SB-Umfrage über die ungarndeutschen Auswanderer und EU-Arbeitnehmer

von Richard Guth

Die Zahlen reichen von 300.000 bis auf über eine Millionen – gemeint sind ungarische Staatsbürger, die im Ausland ihr persönliches und berufliches Glück suchen. Vorübergehend oder für immer. Statistiken zufolge sind die Auswanderer  in der Regel jung und gut ausgebildet. Hauptziele der EU-Binnenmigranten sind Deutschland, Großbritanien und Österreich. Unter ihnen finden sich auch zahlreiche  Ungarndeutsche. Fünf von ihnen hat das Sonntagsblatt bezüglich ihrer Motivation, Erfahrungen, ihres ungarndeutschen Hintergrunds und der Lage der deutschen Minderheit in Ungarn befragt. Die Namen wurden auf Wunsch der Interviewpartner von der Redaktion geändert.

Susanne stammt aus dem Süden von Ungarn und lebt seit 10 Jahren in Deutschland. Sie arbeitet seit einigen Jahren im DaF-Bereich und kümmert sich um die sprachliche Integration von syrischen Bürgerkriegsflüchtlingen.
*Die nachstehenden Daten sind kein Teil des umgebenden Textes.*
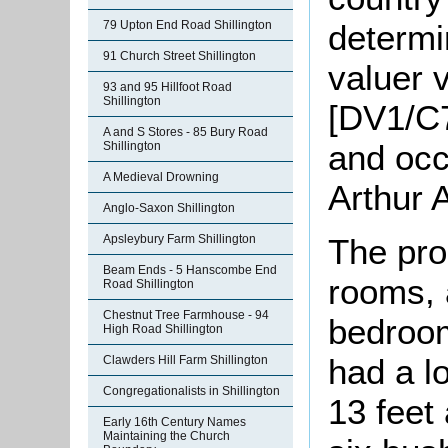
determi
79 Upton End Road Shillington
91 Church Street Shillington
valuer 
93 and 95 Hillfoot Road
Shillington
[DV1/C7
A and S Stores - 85 Bury Road
and occ
Shillington
A Medieval Drowning
Arthur 
Anglo-Saxon Shillington
Apsleybury Farm Shillington
The pro
Beam Ends - 5 Hanscombe End
rooms, 
Road Shillington
Chestnut Tree Farmhouse - 94
bedroom
High Road Shillington
had a l
Clawders Hill Farm Shillington
Congregationalists in Shillington
13 feet
Early 16th Century Names
Maintaining the Church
Für sie ist Ungarndeutschtum „eine bewusst gewählte Zugehörigkeit zu einer national, politisch und kulturell geprägten Gemeinschaft oder es ist etwas, wo man durch die Einflüsse der Umgebung hineinwächst – vielleicht genetisch bedingt?” Eine Frage, die nach eigenem Bekunden ihr nie zuvor gestellt worden sei. Ihr Kontakt zum Ungarndeutschtum bestehe durch ihre Familie väterlicherseits: „Die „ungarndeutschen” Elemente in meiner Kindheit habe ich nie als solche aufgefasst, sondern eher als Eigenart meiner Familie. Die deutsche Sprache war für mich eine komisch klingende, geheime Sprache, die meine Großeltern und andere Verwandte zu Hause benutzt haben – besonders, wo sie nicht wollten, dass wir Kinder was davon verstehen. Ich habe Deutsch erst mit 13 in Bayern gelernt, als ich mit meiner Familie dort ein halbes Jahr verbracht habe. Erst Jahre später, während meines Germanistikstudiums, habe ich mein Interesse für die Sprache entdeckt. Die Geschichte der Ungarndeutschen ist für mich hauptsächlich eine Sammlung aus privaten Geschichten, die in meiner Familie über Familienangehörige erzählt wurden, welche ich als Teil meiner Geschichte und darüber hinaus als Teil eines größeren historischen Kontextes zu verstehen gelernt habe.” Mit der Frage der nationalen Identität hätte sie sich erst in Deutschland auseinandergesetzt und für sich folgende Antwort gefunden: „Mir ist meine ungarische und deutsche – weniger ungarndeutsche – Identität wichtig.”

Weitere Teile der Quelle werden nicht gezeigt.